- **Description of the task**:
Your answer must be an exact copy of the entries below, with no pictures in it.

- **Page-level text extractions**:
..........

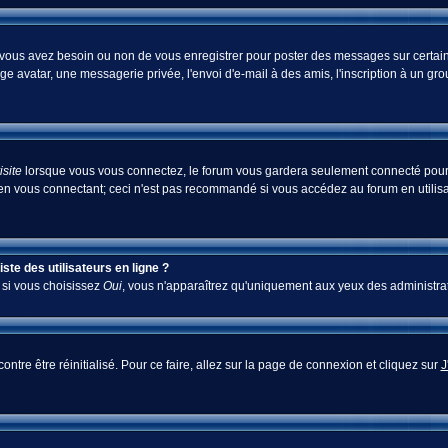
i vous avez besoin ou non de vous enregistrer pour poster des messages sur certain
ge avatar, une messagerie privée, l'envoi d'e-mail à des amis, l'inscription à un gr
site
lorsque vous vous connectez, le forum vous gardera seulement connecté pour u
en vous connectant; ceci n'est pas recommandé si vous accédez au forum en utilisan
te des utilisateurs en ligne ?
; si vous choisissez
Oui
, vous n'apparaîtrez qu'uniquement aux yeux des administra
ontre être réinitialisé. Pour ce faire, allez sur la page de connexion et cliquez sur
J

..........

- **Reply to the exercise**:
i vous avez besoin ou non de vous enregistrer pour poster des messages sur certain
ge avatar, une messagerie privée, l'envoi d'e-mail à des amis, l'inscription à un gr
site
lorsque vous vous connectez, le forum vous gardera seulement connecté pour u
en vous connectant; ceci n'est pas recommandé si vous accédez au forum en utilisan
te des utilisateurs en ligne ?
; si vous choisissez
Oui
, vous n'apparaîtrez qu'uniquement aux yeux des administra
ontre être réinitialisé. Pour ce faire, allez sur la page de connexion et cliquez sur
J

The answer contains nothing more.